Extracted page text data
************
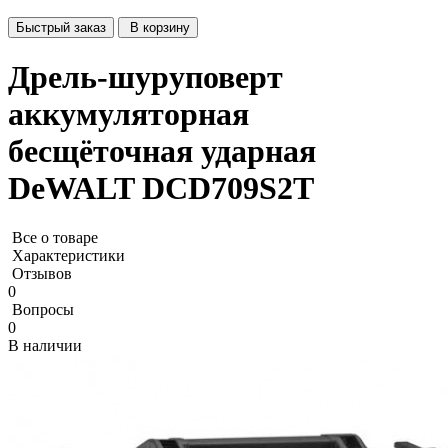
Быстрый заказ
В корзину
Дрель-шуруповерт
аккумуляторная
бесщёточная ударная
DeWALT DCD709S2T
Все о товаре
Характеристики
Отзывов
0
Вопросы
0
В наличии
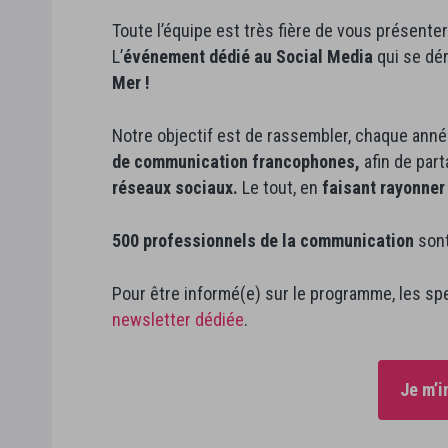
Toute l’équipe est très fière de vous présente
L’
événement dédié au Social Media
qui se dé
Mer !
Notre objectif est de rassembler, chaque anné
de communication
francophones,
afin de part
réseaux sociaux.
Le tout, en
faisant rayonner
500 professionnels de la communication
sont
Pour être informé(e) sur le programme, les spea
newsletter dédiée
.
Je m’i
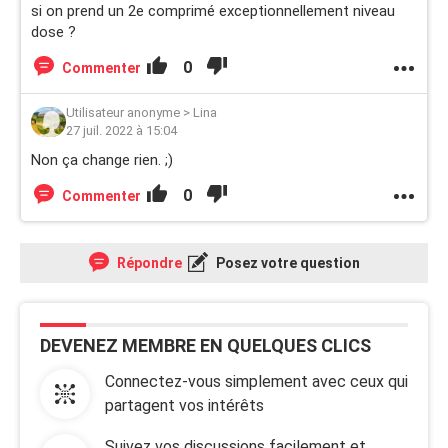
si on prend un 2e comprimé exceptionnellement niveau
dose ?
0
Commenter
Utilisateur anonyme
>
Lina
27 juil. 2022 à 15:04
Non ça change rien. ;)
0
Commenter
Répondre
Posez votre question
DEVENEZ MEMBRE EN QUELQUES CLICS
Connectez-vous simplement avec ceux qui
partagent vos intérêts
Suivez vos discussions facilement et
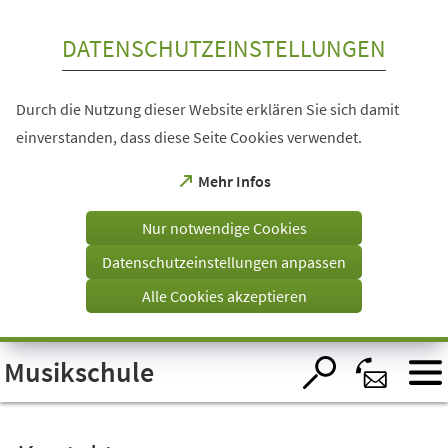
Inhalt anspringen
DATENSCHUTZEINSTELLUNGEN
Durch die Nutzung dieser Website erklären Sie sich damit
einverstanden, dass diese Seite Cookies verwendet.
(Öffnet
Mehr Infos
in
einem
Nur notwendige Cookies
neuen
Tab)
Datenschutzeinstellungen anpassen
Alle Cookies akzeptieren
Visuelle
Musikschule
Assistenzsoftware
öffnen.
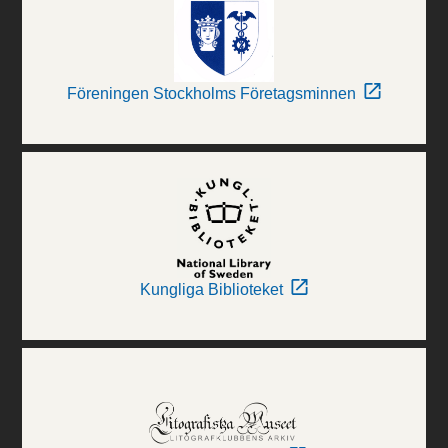
Föreningen Stockholms Företagsminnen
Kungliga Biblioteket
************
■ WORK TASK: Leave out the pictures and repeat the remaining data exactly.

■ ANSWER BOX:
Быстрый заказ
В корзину
Дрель-шуруповерт
аккумуляторная
бесщёточная ударная
DeWALT DCD709S2T
Все о товаре
Характеристики
Отзывов
0
Вопросы
0
В наличии
Toute l’équipe est très fière de vous présente
L’
événement dédié au Social Media
qui se dé
Mer !
Notre objectif est de rassembler, chaque anné
de communication
francophones,
afin de part
réseaux sociaux.
Le tout, en
faisant rayonner
500 professionnels de la communication
sont
Pour être informé(e) sur le programme, les spea
newsletter dédiée
.
Je m’i
si on prend un 2e comprimé exceptionnellement niveau
dose ?
0
Commenter
Utilisateur anonyme
>
Lina
27 juil. 2022 à 15:04
Non ça change rien. ;)
0
Commenter
Répondre
Posez votre question
DEVENEZ MEMBRE EN QUELQUES CLICS
Connectez-vous simplement avec ceux qui
partagent vos intérêts
Suivez vos discussions facilement et
Inhalt anspringen
DATENSCHUTZEINSTELLUNGEN
Durch die Nutzung dieser Website erklären Sie sich damit
einverstanden, dass diese Seite Cookies verwendet.
(Öffnet
Mehr Infos
in
einem
Nur notwendige Cookies
neuen
Tab)
Datenschutzeinstellungen anpassen
Alle Cookies akzeptieren
Visuelle
Musikschule
Assistenzsoftware
öffnen.
Föreningen Stockholms Företagsminnen
Kungliga Biblioteket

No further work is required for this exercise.